Emmanuel KantEn 1784 Emmanuel Kant publia un essai intitulé : Qu'est-ce que les Lumières ?[2] Dans cet essai, Kant affiche son mépris du peuple ordinaire lorsqu'il discute de “ la grande masse, privée de pensée ”. Kant y affirme que c'est le devoir de chaque homme de rejeter les préjugés dominants et de “ penser par lui-même ”. Évidemment, cela flatte comme il se doit l'ego du bourgeois éduqué, mais qu'est-ce que cela veut dire au juste? Est-ce que chaque homme doit tout réinventer soi-même? Est-ce possible de réinventer toute la science, la cosmologie, la morale? C'est simplement absurde. Il y a là, une hypocrisie typique des Lumières, car lorsque tout est dit, fait-on autre chose que de remplacer certains préjugés dominants par d'autres préjugés (dominants à leur tour)? Pour ce qui est du mythe, les anthropologues nous apprennent que le mythe peut se métamorphoser et se renouveller dans sa forme, mais dans sa fonction il est inévitable. On peut tout à fait concevoir rejeter la Genèse, mais éviter le mythe de manière absolue, c'est beaucoup prétendre. Il y a tout lieu de penser qu'en Occident on n'a fait rien d'autre que de remplacer les mythes judéo-chrétiens par d'autres mythes. Une lecture plus cynique du texte de Kant, en fera donc un véhicule préparant le terrain pour de nouveaux mythes. Des mythes auréolés (bien sûr) du prestige rationnel et matérialiste de la science, mais des mythes tout de même.

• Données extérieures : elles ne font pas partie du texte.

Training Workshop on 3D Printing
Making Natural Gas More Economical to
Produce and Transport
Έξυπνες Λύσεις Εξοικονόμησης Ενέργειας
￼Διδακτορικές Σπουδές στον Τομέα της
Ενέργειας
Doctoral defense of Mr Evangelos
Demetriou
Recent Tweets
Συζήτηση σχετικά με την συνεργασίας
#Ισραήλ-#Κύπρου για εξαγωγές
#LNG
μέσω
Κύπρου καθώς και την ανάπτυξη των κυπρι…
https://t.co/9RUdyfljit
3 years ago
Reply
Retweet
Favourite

Évidemment, de telles affirmations provoqueront la furie des élites dont le prestige est lié à l'illusion que leurs mythes cosmologiques sont au-dessus de toute critique, puisqu'auréolés du prestige de la science. La nouvelle élite religieuse issue des Lumières doit pourtant faire face à cette remise en question et, s'il veut toujours réclamer le titre de la science pour appuyer son discours, il doit cesser de s'appuyer sur des conceptions positivistes dépassées et faire la démonstration que le progrès de la philosophie de la science au 20e siècle appuie de manière convaincante ses dires. Si effectivement on exige de la science qu'il s'occupe de processus observables, alors le fait de proposer une structure interprétative puissante, bardée d'allusions à la science et trouvant l'appui des élites scientifiques actuelles ne suffit plus. On ne peut plus se contenter de s'appuyer sur les préjugés diffusés par le clergé médiatique. La démonstration du caractère scientifique de la cosmologie dominante reste à faire.

Et si on prend conscience de ce fait douloureux pour la conscience francophone, c'est-à-dire le statut vacillant sur le plan épistémologique des cosmologies régnantes, on peut alors justement faire appel à notre raison pour explorer sans préjugé toutes les hypothèses touchant l'origine et la formation de la terre qui est notre lieu d'habitation. Pour ce qui est de Kant, il faut constater tout le ridicule de l'affirmation que chacun doit “ penser par lui-même ”. Kant n'était sans doute pas assez imbécile pour ignorer que peu de cosmologies ont tenu le coup des siècles. On peut bien sûr choisir entre les mythes offerts sur le marché de la pensée, mais penser par soi-même de manière absolue, est-ce que cela mérite de plus amples commentaires?


Bibliographie


Notes

[1] - Ce classique n'a toujours pas été traduit en français, mais un autre livre de Morris a été traduit en français, soit Le monde qui a péri : Science et foi planchent sur le Déluge biblique. Par Whitcomb, John C. jr. et Morris, Henry M. (Centre Biblique International Lausanne 1981 184 p.) Un compte rendu.
Voir aussi, un article par Ian Taylor Le déluge de la Genèse, qui explore le contexte des 18e et 19e siècles où la géologie catastrophiste a été supplanté par la géologie actualliste (conditions d'érosion uniformes).

[2] - Le titre complet est Réponse à la question : qu'est ce que les Lumières ? (Beantwortung der Frage : Was ist Aufklärung?).